Une femme qui a été récompensée par la palme d’or au Festival de Cannes (La Leçon de piano – 1993), c’est rare, c’est même exceptionnel : elle est la seule !

Un livre où chacune de ses oeuvres est décrite et commentée par la réalisatrice elle-même, c’est éclairant sur le parcours unique et passionnant de cette Australienne née en Nouvelle-Zélande qui a réalisé 9 courts métrages, 8 films et une série de 7 épisodes.
Pour qualifier son travail, Michel Ciment indique que « l’œuvre de Jane Campion est intimement liée à son parcours biographique, non sous la forme de l’autofiction mais par une série de condensations, d’allusions, de transferts, sans compter les identifications fréquentes à ses héroïnes ».
Aussi bien dans La Leçon de piano que dans Portrait de femme ou Bright Star, pour ne citer que ses films les plus connus, les héroïnes luttent pour leur autonomie psychique et sensuelle.
Pour autant, elle n’est pas la porte-parole du « film de femme », elle déclare : « Je ne crois pas que je projette mes fantasmes dans ces personnages, et de toute façon je ne sais pas qui je suis. Nous sommes ce que nous faisons » ou encore « c’est difficile d’être un homme ou une femme et personne ne s’en tire à la perfection ».
Car Jane Campion est d’abord un être subtil, libre, elle n’aime pas expliquer, rationaliser, elle n’a pas de théorie de cinéma. Elle dit : « Je déteste qu’un metteur en scène veuille me faire éprouver à tout prix une émotion. Qu’il me raconte son histoire et je ressentirai ce que je veux ».
Même vis-à-vis de son métier, elle garde une indépendance farouche, n’a pas de plan de carrière, elle a été capable d’arrêter le cinéma plusieurs années pour élever sa fille.

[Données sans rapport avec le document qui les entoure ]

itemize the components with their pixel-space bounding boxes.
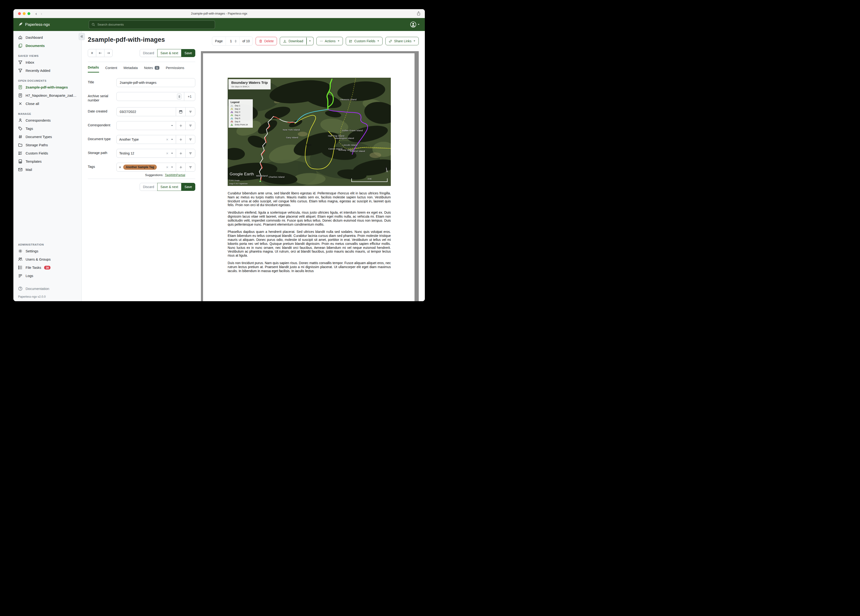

Le livre (223 pages) est illustré de très nombreuses et belles photos de tournage ou de plateau d’actrices telles : Holly Hunter, Nicole Kidman, Kate Winslet, Meg Ryan, etc. ainsi que des décors souvent somptueux car la nature est toujours fortement présente dans ses films. Holly Hunter raconte : « Jane établit une relation particulière avec le paysage, comme s’il s’agissait d’un personnage central. Dans ses yeux, il y a du mystère et de l’inconnu, de l’appréhension et de la sexualité, comme chez tout être humain ».
Ce livre nous fait donc découvrir une femme intelligente et sensible.

Le dernier mot à Jane Campion : « Personnellement, je sens en moi, entre autres choses, deux forces principales que me guident : l’excitation de découvrir la vérité des choses et des êtres, où qu’elle se trouve, et le désir d’être aimée ».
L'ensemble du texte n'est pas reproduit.